Singer/songwriter Sarah Parker unleashes a stylish collection of countrified gems in her stunning debut album Strawberry Moon, which is currently garnering the attention of music critics from one side of the country to the other. Strawberry Moon blends the seductive vocal stylings of Parker with dynamic country melodies and folkie poetry that is gentle, warm and startlingly relatable. We start off with the bittersweet ballad “Sugartown,” which despite sporting a bright Nashville twang is as emotionally charged and evocatively heavy as they come. “29 South” is a little more relaxed and benefits from a minimalist groove, but one thing that becomes abundantly clear early on in this record is that Sarah Parker doesn’t cut corners when it comes to producing memorable harmonies.

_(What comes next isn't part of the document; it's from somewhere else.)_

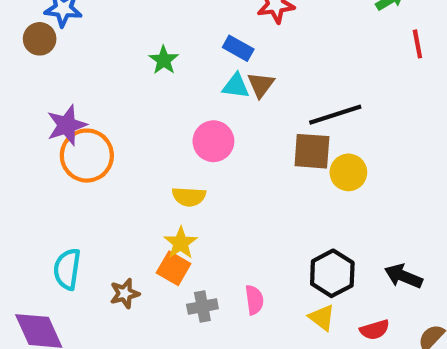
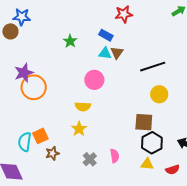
brown square: (312, 151) -> (144, 122), moved
orange square: (174, 268) -> (40, 136), moved, turned 35
gray cross: (202, 307) -> (90, 159), turned -32
yellow triangle: (322, 318) -> (147, 164), turned -32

The sumptuous southern slow dance that is “You Can’t Tell a Heart” might be my favorite track from the whole of Strawberry Moon, but the swaggering pop polish of “Even When You’re Lonely” is decidedly more single-ready and intrepidly designed. “Even When You’re Lonely” has the swing of an old fashioned country song, but its melody is straight out of the contemporary pop playbook. Sarah Parker struts with the confidence of an artist who has a lot more experience in the studio than she actually possesses, which says a lot considering that this is her virgin LP.
“I Got to Wander” features a rollicking percussion that is elegantly framed in earnest folk lyricism reminiscent of midcentury beat poetry. Parker’s verses prove to be as evocative as her thoughtful harmonies are when we get into the exotic title track and the haunting “Road to Your Discovery,” the latter of which is deceptively upbeat but upon closer inspection boasts one of the more melancholic narratives of the album. Blues-rocker “Rose Hill” is the kind of understated grooving that I really, really want to hear more of in future releases from this artist. She’s got such a versatile skillset that it would be next to criminal not to exploit the limits of her talent.

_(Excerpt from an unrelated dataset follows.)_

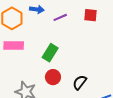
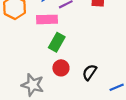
pink rectangle: (14, 46) -> (47, 19), moved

The familiar sway of “Talk in This Town” borders on repetitive but doesn’t quite reach the point of being qualified filler. It definitely sets the stage for the smoky bluegrass we encounter in “Keep on Movin’ (The Train Song),” which spills over into “Gypsy Rose” for a mini-encore. “Home” is another pop song stylized for country fans in the same sense as “Even When You’re Lonely” is, while “Lonely Highway” has more of a classic rock rigidity to its bones that leaves a stinging impression after a single listen. Strawberry Moon isn’t a concept album, but it definitely has a seamless fluidity that makes it a worthwhile listen as a cohesive piece.
Sarah Parker’s rookie release comes to a lumbering conclusion with the saloon-soundtracking “Straight from the Bottle,” which may well be the most lyrically inspired song of the record. Parker doesn’t pull any punches in this album; she gives us the full scope of her capabilities as both a songwriter and as a performer, and instead of drawing from the same well as her peers she dares to be different and forges a sound that is truly her own. I can’t wait to see what she does with it next, and I know I’m not the only critic saying as much.